• DATA FOR PROCESSING:
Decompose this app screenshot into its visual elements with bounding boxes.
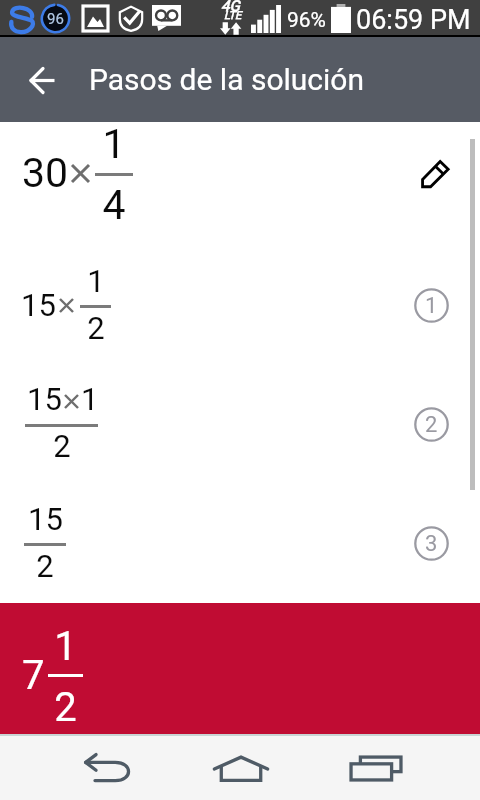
staticText: 1: [81, 381, 99, 417]
button[interactable]: Home: [201, 743, 280, 793]
staticText: 15: [27, 381, 62, 417]
staticText: 3: [425, 531, 438, 557]
staticText: 2: [87, 310, 105, 346]
button[interactable]: 2: [414, 407, 449, 442]
staticText: 7: [22, 652, 45, 699]
button[interactable]: Edit: [414, 151, 458, 195]
staticText: 2: [425, 412, 438, 438]
button[interactable]: 30: [0, 122, 480, 241]
staticText: 1: [102, 120, 126, 168]
staticText: 15: [28, 501, 63, 537]
button[interactable]: Back: [70, 743, 146, 793]
button[interactable]: 1: [414, 288, 449, 323]
button[interactable]: Recent apps: [338, 744, 414, 792]
staticText: 96: [47, 10, 64, 28]
staticText: 06:59 PM: [356, 4, 471, 36]
staticText: 2: [36, 548, 54, 584]
staticText: 1: [54, 623, 77, 670]
button[interactable]: 3: [414, 526, 449, 561]
button[interactable]: 7: [0, 603, 480, 736]
staticText: LTE: [224, 9, 242, 22]
staticText: 15: [21, 287, 56, 323]
staticText: 1: [425, 293, 438, 319]
staticText: 1: [87, 263, 105, 299]
staticText: 96%: [287, 8, 326, 33]
staticText: Pasos de la solución: [89, 62, 365, 97]
staticText: 30: [22, 149, 69, 197]
staticText: 2: [54, 684, 77, 731]
button[interactable]: Back: [18, 56, 66, 104]
staticText: 4G: [221, 0, 240, 15]
staticText: 4: [102, 181, 126, 229]
staticText: 2: [53, 428, 71, 464]
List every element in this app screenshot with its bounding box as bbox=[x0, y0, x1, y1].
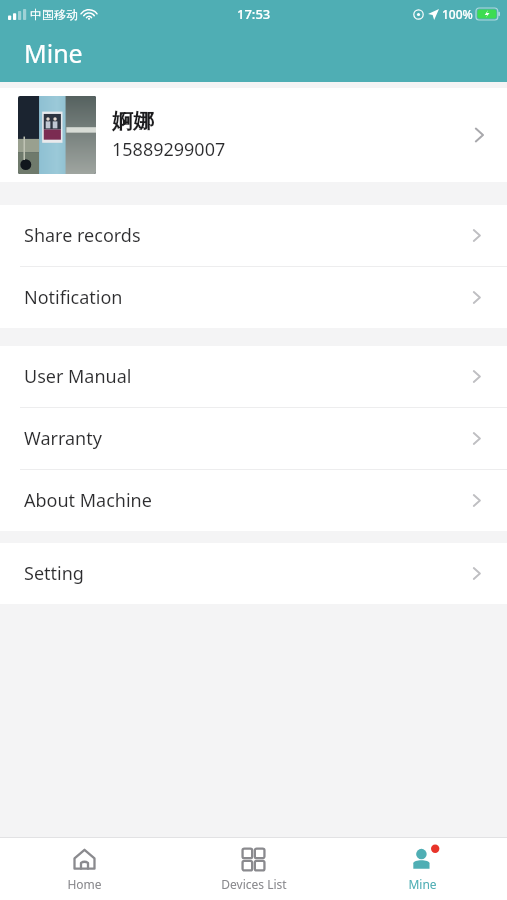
staticText: 100% bbox=[442, 6, 473, 22]
button[interactable]: About Machine bbox=[0, 470, 507, 531]
staticText: Notification bbox=[24, 285, 468, 310]
staticText: Mine bbox=[408, 876, 437, 892]
button[interactable]: Devices List bbox=[169, 838, 338, 900]
button[interactable]: Share records bbox=[0, 205, 507, 266]
staticText: Warranty bbox=[24, 426, 468, 451]
staticText: 中国移动 bbox=[30, 7, 78, 22]
staticText: 婀娜 bbox=[112, 108, 154, 134]
staticText: Devices List bbox=[221, 876, 287, 892]
button[interactable]: Warranty bbox=[0, 408, 507, 469]
staticText: Setting bbox=[24, 561, 468, 586]
staticText: About Machine bbox=[24, 488, 468, 513]
staticText: 17:53 bbox=[237, 5, 271, 23]
button[interactable]: User Manual bbox=[0, 346, 507, 407]
staticText: 15889299007 bbox=[112, 137, 226, 162]
button[interactable]: Home bbox=[0, 838, 169, 900]
staticText: Share records bbox=[24, 223, 468, 248]
staticText: Home bbox=[67, 876, 102, 892]
button[interactable]: 婀娜 bbox=[0, 88, 507, 182]
staticText: Mine bbox=[24, 36, 83, 70]
button[interactable]: Notification bbox=[0, 267, 507, 328]
button[interactable]: Mine bbox=[338, 838, 507, 900]
button[interactable]: Setting bbox=[0, 543, 507, 604]
staticText: User Manual bbox=[24, 364, 468, 389]
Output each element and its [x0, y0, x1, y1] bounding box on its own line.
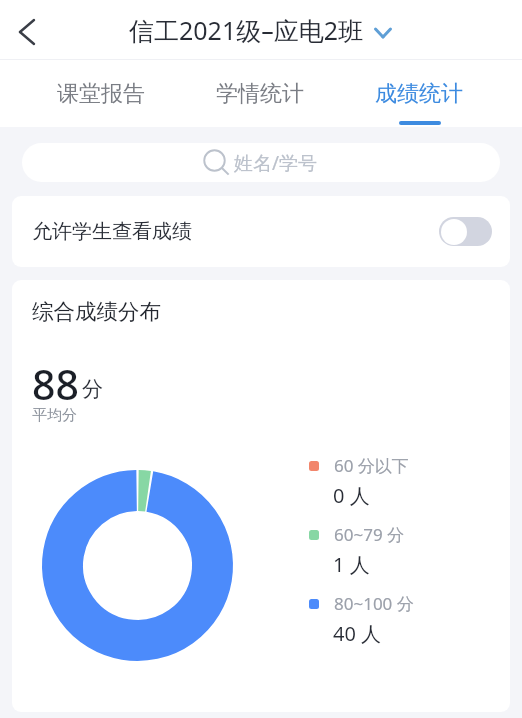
button[interactable]: 成绩统计 — [357, 60, 482, 127]
staticText: 姓名/学号 — [234, 150, 318, 176]
button[interactable]: 学情统计 — [198, 60, 323, 127]
button[interactable]: 姓名/学号 — [22, 143, 500, 182]
staticText: 课堂报告 — [57, 80, 145, 108]
button[interactable]: 允许学生查看成绩 — [12, 196, 510, 267]
staticText: 平均分 — [32, 406, 77, 425]
staticText: 允许学生查看成绩 — [32, 219, 192, 244]
staticText: 成绩统计 — [375, 80, 463, 108]
staticText: 88 — [32, 356, 79, 412]
staticText: 学情统计 — [216, 80, 304, 108]
staticText: 1 人 — [333, 551, 370, 578]
staticText: 综合成绩分布 — [32, 298, 161, 325]
button[interactable]: Allow students to view grades — [439, 217, 492, 246]
staticText: 40 人 — [333, 620, 382, 647]
button[interactable]: 课堂报告 — [39, 60, 164, 127]
button[interactable]: Back — [4, 9, 50, 55]
staticText: 80~100 分 — [334, 592, 414, 615]
staticText: 60~79 分 — [334, 523, 405, 546]
staticText: 0 人 — [333, 482, 370, 509]
button[interactable]: 信工2021级–应电2班 — [129, 13, 394, 47]
staticText: 分 — [82, 376, 103, 402]
staticText: 60 分以下 — [334, 454, 409, 477]
staticText: 信工2021级–应电2班 — [129, 13, 364, 47]
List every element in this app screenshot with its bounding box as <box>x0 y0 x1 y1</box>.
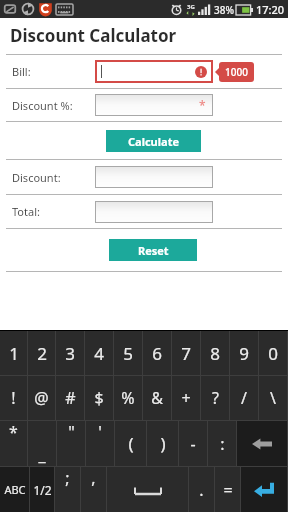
button[interactable]: 0 <box>259 331 287 375</box>
staticText: @ <box>34 387 49 409</box>
button[interactable]: 1 <box>0 331 27 375</box>
button[interactable]: ABC <box>0 467 29 512</box>
button[interactable]: ( <box>115 421 146 466</box>
button[interactable]: 9 <box>230 331 258 375</box>
button[interactable]: = <box>215 467 240 512</box>
button[interactable]: Calculate <box>106 130 201 152</box>
staticText: Discount %: <box>12 98 73 113</box>
button[interactable]: Enter <box>241 467 287 512</box>
button[interactable]: ' <box>86 421 114 466</box>
staticText: 17:20 <box>256 2 285 17</box>
button[interactable]: $ <box>85 376 113 420</box>
staticText: " <box>68 421 75 443</box>
button[interactable]: ! <box>0 376 27 420</box>
staticText: ; <box>65 467 70 489</box>
button[interactable]: @ <box>28 376 55 420</box>
button[interactable]: 3 <box>56 331 84 375</box>
button[interactable]: 4 <box>85 331 113 375</box>
button[interactable]: 7 <box>172 331 200 375</box>
button[interactable] <box>95 60 213 83</box>
button[interactable]: 8 <box>201 331 229 375</box>
staticText: ABC <box>4 482 26 497</box>
button[interactable]: 1/2 <box>30 467 54 512</box>
staticText: 8 <box>210 342 220 365</box>
staticText: Bill: <box>12 64 31 79</box>
staticText: = <box>223 479 233 501</box>
button[interactable]: & <box>143 376 171 420</box>
staticText: Calculate <box>128 134 179 149</box>
staticText: - <box>190 433 196 455</box>
button[interactable]: 1000 <box>219 62 254 82</box>
staticText: Reset <box>138 243 169 258</box>
staticText: # <box>65 387 76 409</box>
staticText: ) <box>160 432 166 455</box>
button[interactable]: : <box>208 421 236 466</box>
staticText: . <box>199 479 204 501</box>
staticText: 9 <box>239 342 249 365</box>
button[interactable]: . <box>189 467 214 512</box>
staticText: 6 <box>152 342 162 365</box>
staticText: $ <box>94 387 104 409</box>
button[interactable]: , <box>81 467 106 512</box>
staticText: * <box>199 97 206 113</box>
button[interactable]: " <box>57 421 85 466</box>
staticText: 5 <box>123 342 133 365</box>
button[interactable]: Space <box>107 467 188 512</box>
button[interactable]: ; <box>55 467 80 512</box>
staticText: 2 <box>37 342 47 365</box>
staticText: * <box>9 421 18 443</box>
button[interactable]: 2 <box>28 331 55 375</box>
button[interactable]: * <box>95 94 213 116</box>
staticText: 3 <box>65 342 75 365</box>
button[interactable]: 6 <box>143 331 171 375</box>
button[interactable]: Reset <box>109 239 197 261</box>
button[interactable]: - <box>179 421 207 466</box>
button[interactable]: / <box>230 376 258 420</box>
button[interactable]: 5 <box>114 331 142 375</box>
button[interactable]: % <box>114 376 142 420</box>
staticText: / <box>241 387 247 409</box>
button[interactable]: ? <box>201 376 229 420</box>
staticText: _ <box>38 444 46 466</box>
staticText: 1/2 <box>33 482 52 498</box>
staticText: Discount: <box>12 170 61 185</box>
staticText: 0 <box>268 342 278 365</box>
staticText: + <box>181 387 191 409</box>
staticText: & <box>151 387 163 409</box>
staticText: % <box>121 387 135 409</box>
button[interactable]: _ <box>28 421 56 466</box>
button[interactable]: * <box>0 421 27 466</box>
button[interactable]: ) <box>147 421 178 466</box>
staticText: Discount Calculator <box>10 24 177 47</box>
staticText: , <box>91 467 96 489</box>
staticText: \ <box>270 387 276 409</box>
button[interactable]: Backspace <box>237 421 287 466</box>
staticText: 3G <box>187 3 195 11</box>
button[interactable] <box>95 201 213 223</box>
staticText: 38% <box>214 3 234 17</box>
button[interactable] <box>95 166 213 188</box>
button[interactable]: + <box>172 376 200 420</box>
staticText: ( <box>128 432 134 455</box>
button[interactable]: \ <box>259 376 287 420</box>
staticText: : <box>220 433 225 455</box>
staticText: Total: <box>12 204 40 219</box>
staticText: ! <box>11 387 16 409</box>
staticText: 7 <box>181 342 191 365</box>
button[interactable]: # <box>56 376 84 420</box>
staticText: ' <box>98 421 102 443</box>
staticText: ? <box>212 387 219 409</box>
staticText: 4 <box>94 342 104 365</box>
staticText: 1000 <box>225 65 248 79</box>
staticText: 1 <box>9 342 19 365</box>
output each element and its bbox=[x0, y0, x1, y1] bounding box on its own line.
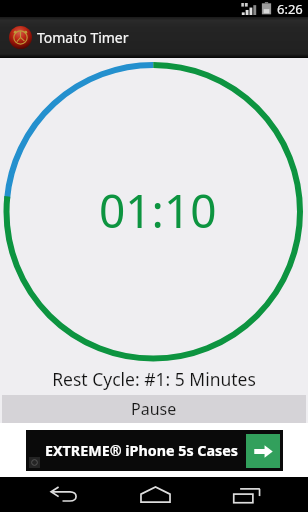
staticText: 6:26 bbox=[277, 0, 303, 17]
staticText: Tomato Timer bbox=[37, 28, 129, 47]
staticText: 01:10 bbox=[99, 179, 217, 242]
button[interactable]: Pause bbox=[2, 395, 306, 423]
button[interactable]: Back bbox=[24, 477, 104, 512]
button[interactable]: Recent apps bbox=[206, 477, 286, 512]
button[interactable]: EXTREME® iPhone 5s Cases bbox=[26, 430, 283, 471]
button[interactable]: Home bbox=[115, 477, 195, 512]
staticText: Pause bbox=[131, 398, 177, 420]
staticText: EXTREME® iPhone 5s Cases bbox=[45, 441, 238, 460]
staticText: Rest Cycle: #1: 5 Minutes bbox=[0, 367, 308, 391]
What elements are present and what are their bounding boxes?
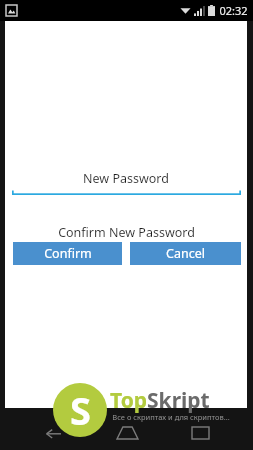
staticText: New Password [83, 170, 169, 187]
button[interactable]: Cancel [130, 242, 241, 265]
staticText: Confirm New Password [58, 224, 195, 241]
button[interactable]: Recents [180, 416, 220, 450]
staticText: Cancel [166, 245, 205, 262]
staticText: 02:32 [219, 3, 248, 18]
staticText: Все о скриптах и для скриптов... [112, 412, 230, 422]
staticText: S [70, 384, 91, 436]
button[interactable]: Home [107, 416, 147, 450]
staticText: Confirm [44, 245, 92, 262]
button[interactable]: New Password [5, 167, 247, 189]
staticText: TopSkript [110, 386, 210, 415]
button[interactable]: Back [33, 416, 73, 450]
button[interactable]: Confirm [13, 242, 122, 265]
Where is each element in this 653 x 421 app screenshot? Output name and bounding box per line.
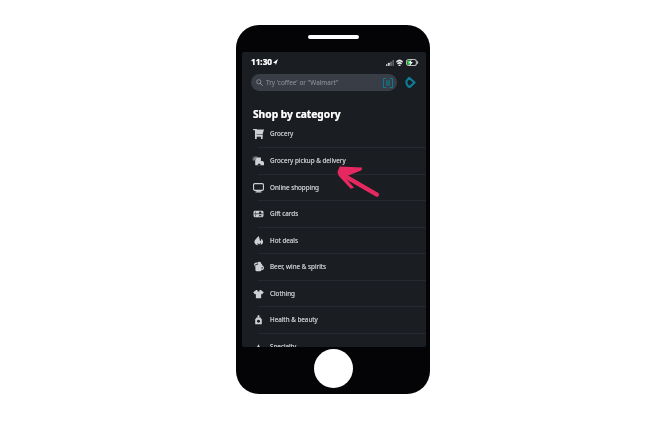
button[interactable]: Specialty bbox=[242, 333, 426, 347]
button[interactable]: Try 'coffee' or "Walmart" bbox=[251, 74, 397, 91]
button[interactable]: Hot deals bbox=[242, 227, 426, 254]
staticText: Online shopping bbox=[270, 183, 319, 192]
staticText: Hot deals bbox=[270, 236, 298, 245]
staticText: Clothing bbox=[270, 289, 295, 298]
button[interactable]: Health & beauty bbox=[242, 306, 426, 333]
staticText: Try 'coffee' or "Walmart" bbox=[266, 78, 339, 87]
staticText: 11:30 bbox=[251, 56, 273, 67]
staticText: Health & beauty bbox=[270, 315, 318, 324]
staticText: Shop by category bbox=[253, 107, 341, 121]
button[interactable]: Home bbox=[314, 349, 353, 388]
staticText: Grocery pickup & delivery bbox=[270, 156, 346, 165]
button[interactable]: Voice assistant bbox=[405, 77, 415, 88]
button[interactable]: Online shopping bbox=[242, 174, 426, 201]
button[interactable]: Beer, wine & spirits bbox=[242, 253, 426, 280]
button[interactable]: Grocery bbox=[242, 120, 426, 147]
button[interactable]: Clothing bbox=[242, 280, 426, 307]
button[interactable]: Gift cards bbox=[242, 200, 426, 227]
button[interactable]: Scan barcode bbox=[383, 78, 393, 88]
staticText: Grocery bbox=[270, 129, 294, 138]
staticText: Beer, wine & spirits bbox=[270, 262, 327, 271]
staticText: Gift cards bbox=[270, 209, 299, 218]
staticText: Specialty bbox=[270, 342, 297, 347]
button[interactable]: Grocery pickup & delivery bbox=[242, 147, 426, 174]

• PROBLEM TO SOLVE: Show the lines of the data that hold the word "coffee".

• EXERCISE ANSWER:
button[interactable]: Try 'coffee' or "Walmart" bbox=[251, 74, 397, 91]
staticText: Try 'coffee' or "Walmart" bbox=[266, 78, 339, 87]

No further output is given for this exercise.